Perhaps Dr. Paul Rahe of Hillsdale College described it best: for the ancient Greeks, their way of life was a preparation for battle. They aimed for victory in war, conquest, and everlasting glory. The Greeks were defined by their great striving as brothers in arms, not the pursuit of domestic ease as suburban libertarians. It was their constant “taking up of the spear of mankind”, in the words of Bronze Age Pervert, and launching it through the air that constituted their way of life and united them together as a people.

For us moderns, our way of life is diseased. We prepare ourselves only for slavery and death. We have these universalist ideals hung above our heads that are supposed to inspire and unite us together as one great people, yet our interests are so numerous, and we love many different things. It is as if the spear of mankind has been misplaced in a cluttered garage. Even if we could find it, who knows if we would even be interested in dusting it off and launching it once again. Our way of life is leading Western civilization into a mass grave. Our leaders simply want us to fade away.

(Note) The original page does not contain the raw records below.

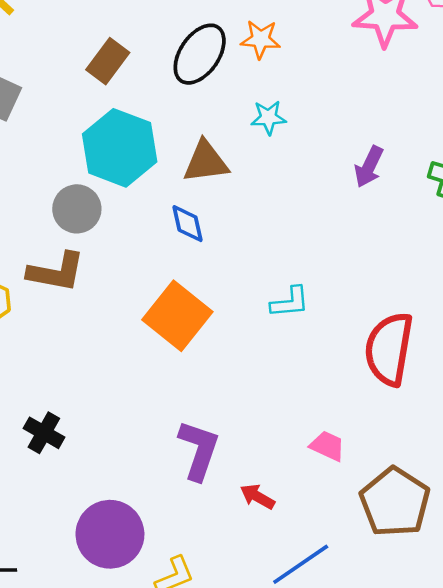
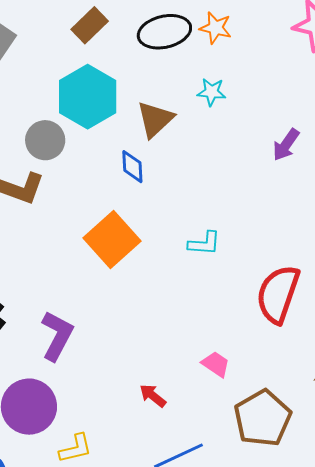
black ellipse: (200, 54) -> (164, 32), turned 33
brown triangle: (206, 162) -> (155, 119), turned -45
purple L-shape: (199, 450) -> (57, 336), moved

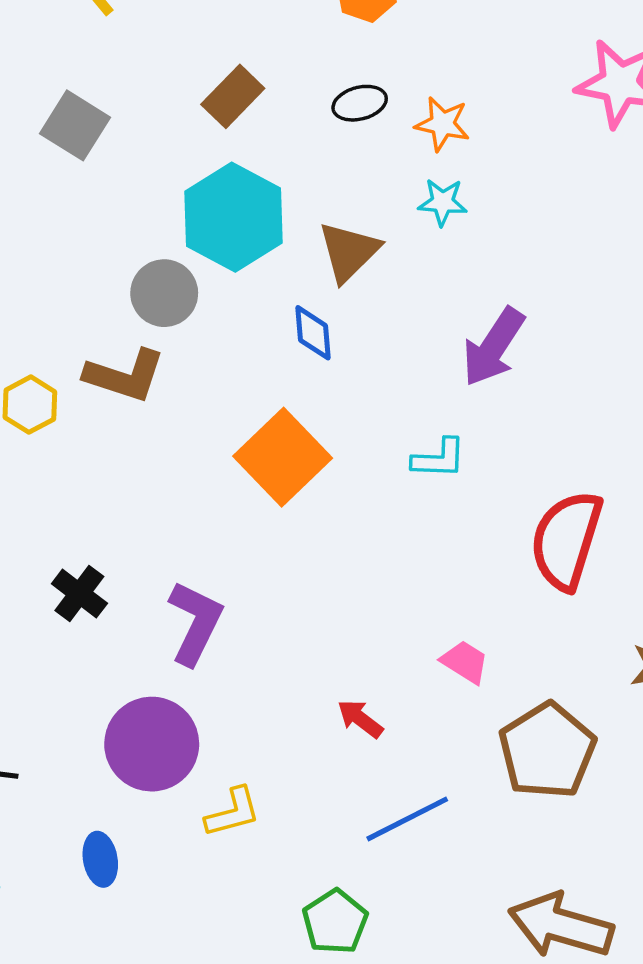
orange star: (215, 28) -> (442, 124), moved
black ellipse: (164, 32) -> (360, 103), size x0.6
purple arrow: (286, 145) -> (493, 347), moved, size x1.4

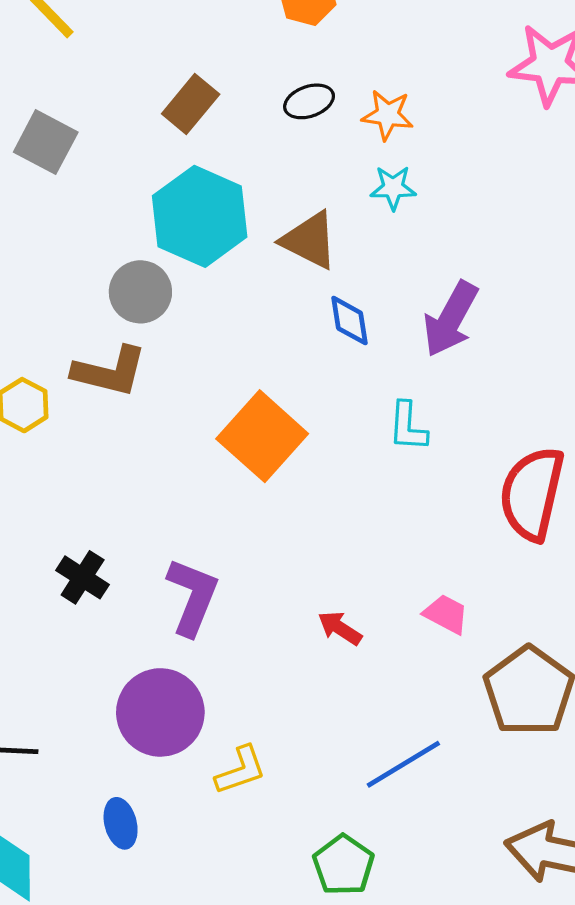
brown triangle: (349, 252) -> (309, 240), turned -44
blue diamond: (313, 333) -> (350, 321), moved
cyan L-shape: (439, 459) -> (408, 427), turned 96
red arrow: (360, 719) -> (340, 628), moved

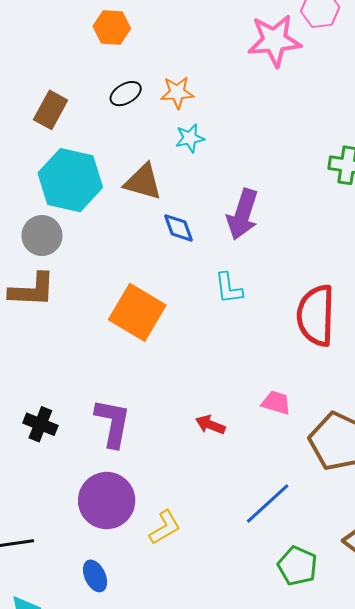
green pentagon: (343, 865) -> (297, 566), moved

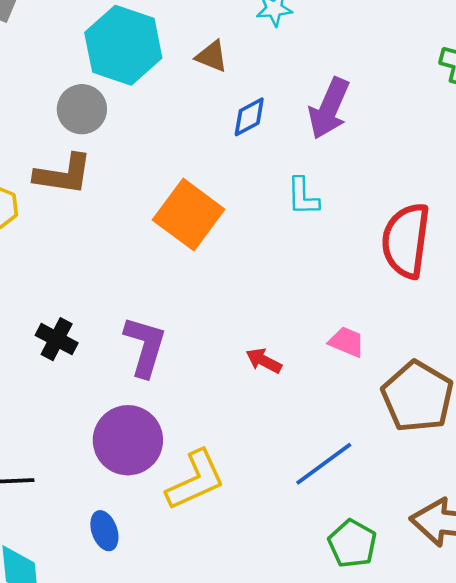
brown triangle: (143, 182) -> (212, 56), size x0.7
blue diamond: (178, 228) -> (249, 117), turned 76
yellow L-shape: (165, 527) -> (196, 480), size x1.5

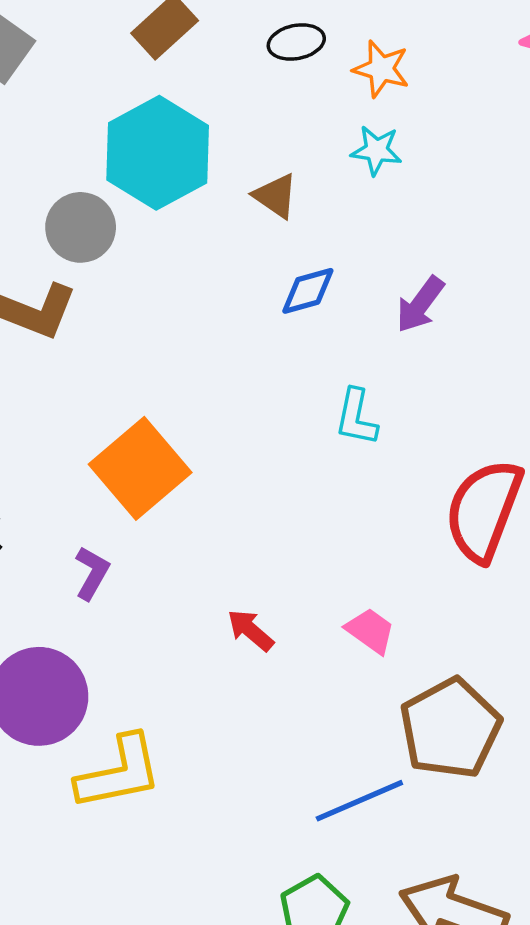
purple arrow: (329, 108) -> (420, 305), size x0.7
orange square: (189, 215) -> (140, 468), moved
purple L-shape: (145, 346) -> (92, 573), size x0.6
blue line: (324, 464) -> (359, 801), moved

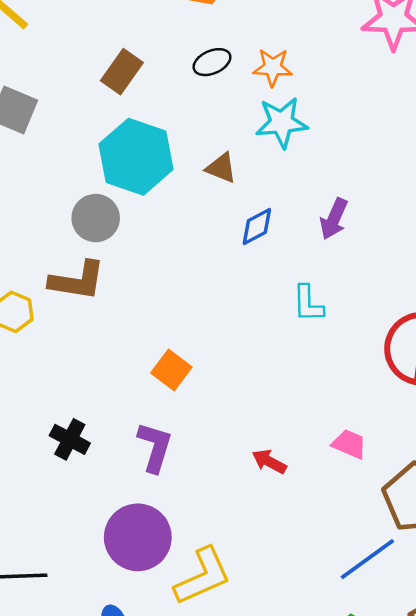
cyan star: (376, 150) -> (282, 122), size x1.5
orange square: (140, 468) -> (171, 370), size x0.6
purple L-shape: (92, 573) -> (155, 447), size x1.4

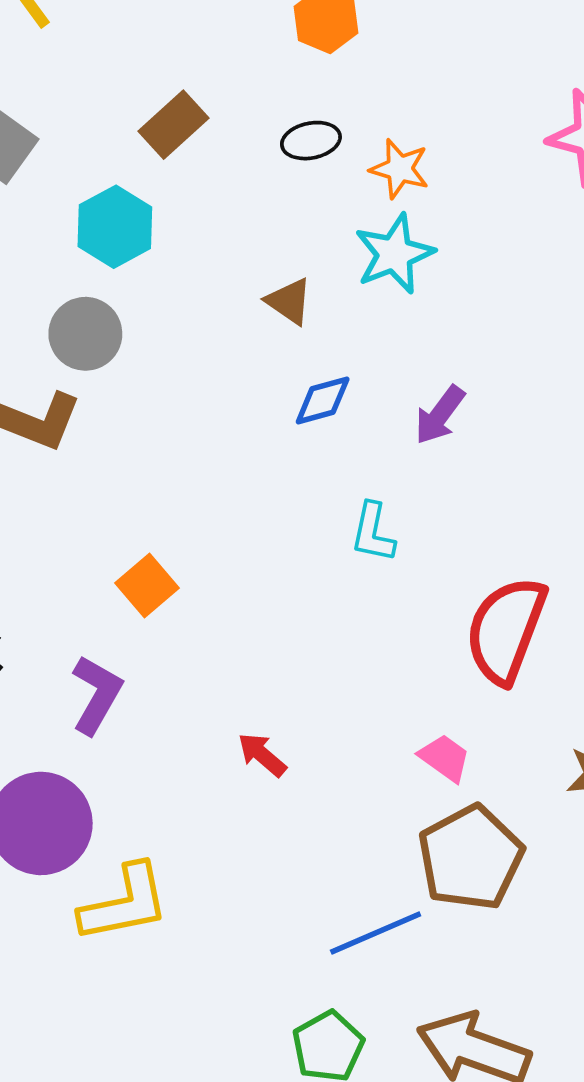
cyan star: (282, 122) -> (394, 254), turned -30
cyan hexagon: (136, 157) -> (115, 227), moved, size x0.7
pink trapezoid: (349, 444) -> (445, 758), moved

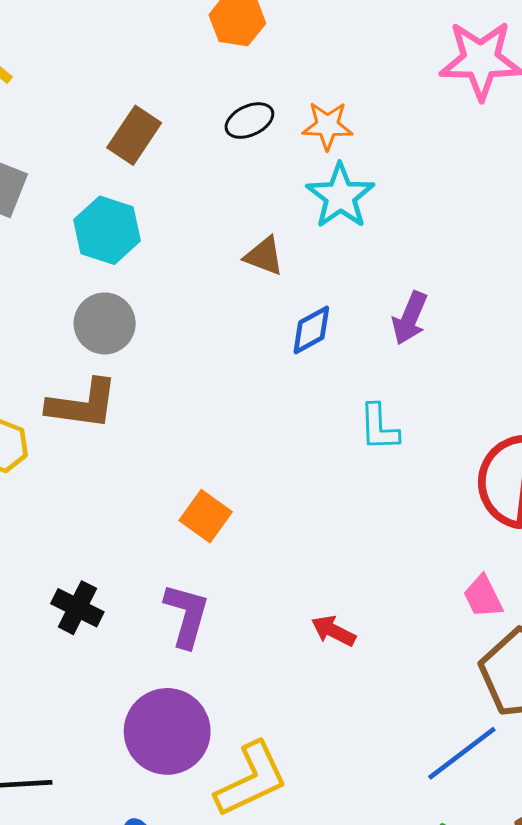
pink trapezoid: (445, 758) -> (483, 597), turned -138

In contrast to the cold grey backdrop of hegemonic liberalism, the Greeks provide a flash of colour, a vision of a completely different kind of life. Here we see a total rebuke of the dilapidated losers dominating the present and witness a people that were overflowing with heroic vitality; stories of men that were as wise as they were warlike; regimes that strove to cultivate a spirit of nobility and excellence in their citizens instead of reducing mankind to a dead inert mass. The hard pursuit of the good life was always championed over the low desire for mere life. The focus of existence was more than mere economics or consumption; and valuations were made based on simple humble truths, not the deranged ideologies of modern weaklings.

In these ways, and still in so many more, the ancient Greeks really knew how to live! Unfortunately, most of today’s aversion to what the ancients offered comes from our perspective being soured by postmodern cynicism. I know many who laugh at the idea of pursing “everlasting glory” or “uniting with others around some sense of profound moral purpose.” Many people today have a bad conscience about anything great and heroic, and they mock anyone who is caught longing for distant shores.

That point aside, most people simply lose interest after realizing the heavy price paid by the Greeks for their way of life. We hear modern people say, “All of that looks a bit harsh and uncomfortable.” But do they ever dare think that some degree of harshness and discomfort might be necessary? Ironically, I don’t think these people have ever stopped to realize the price they pay to continue on living as they do. To them, modern virtue towers over whatever the ancient Greeks may have valued. These people lack all self-awareness.

So while the destiny of an individual in the modern regime is their degeneration into Nietzsche’s Last Man, the question is not how we might return to the ancient Greeks (for such a return is impossible) but how to integrate certain aspects of their way of life into a vision for a future not yet even imagined. If modern man is soft, how do we become hard? If the modern citizen is weak and degenerate, how do we make him strong and noble? If the rulers of the modern regime are corrupt and hostile, how do we position better men to rule? In the end, the comparative study of the ancients and us, their descendants today, does not leave me with a sense that there is a “choice” between the two.

Become hard – or perish: this is the immortal lesson of Herodotus.